As Gov. Larry Hogan revealed his proposed Fiscal Year 2023 budget in Annapolis yesterday, the People's Commission to Decriminalize Maryland announced its legislative priorities for the 2022 legislative session.

The commission is made up of representatives of 28 advocacy groups mostly based in Maryland.

Christopher Dews, senior policy advocate for the Job Opportunities Task Force, said the commission has a focus on five bills this session he contended would help decriminalize poverty. Among those include eliminating the use of credit history and ZIP code as factors in auto-insurance rates, which disproportionately impacts communities of color.

"That's going to greatly lower the cost and allow more returning citizens and formerly incarcerated people and those who are simply poor to be able to afford auto insurance so that they can get in their cars and go to work," Dews asserted. "Those two factors have nothing to do with an individual's ability to drive."

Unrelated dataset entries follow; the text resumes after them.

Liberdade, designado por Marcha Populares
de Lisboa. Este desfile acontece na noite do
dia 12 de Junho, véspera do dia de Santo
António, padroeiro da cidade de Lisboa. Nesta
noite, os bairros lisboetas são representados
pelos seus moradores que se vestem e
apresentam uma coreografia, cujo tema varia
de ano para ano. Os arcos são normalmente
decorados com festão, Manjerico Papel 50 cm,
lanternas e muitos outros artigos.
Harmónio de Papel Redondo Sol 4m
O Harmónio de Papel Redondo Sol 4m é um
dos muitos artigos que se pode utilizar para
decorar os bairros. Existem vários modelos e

A bill introduced last week by Del. Alonzo Washington, D-Prince George's County, would prohibit the use of such information in establishing auto-insurance premiums. A hearing is scheduled for today in the House Economic Matters Committee.

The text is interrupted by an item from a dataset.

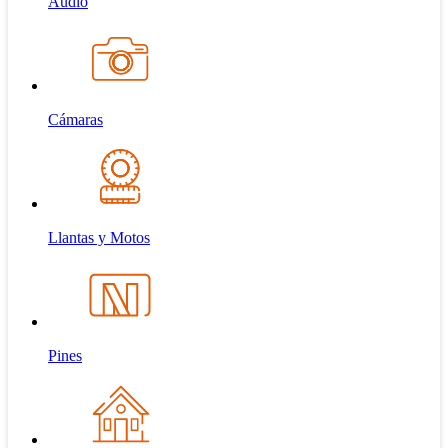
Audio
Cámaras
Llantas y Motos
Pines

Jason Szanyi, deputy director of the Center for Children's Law and Policy, said the commission also supports Senate Bill 165, which would change Maryland's current system of transferring youths to adult court. The state requires children as young as 14 to be automatically prosecuted in adult court for 33 criminal offenses.

"Many of those kids end up getting transferred back to the youth justice system but only after they've experienced the harm of incarceration and being charged as an adult," Szanyi explained. "A vast majority of those kids are Black and brown youths."

A companion bill was introduced this week in the House by Del. Charlotte Crutchfield, D-Montgomery County. Senate Bill 165 will receive a hearing in the Senate Judicial Proceedings Committee Jan. 27. Other priorities of the commission include cannabis legalization and expungement reform.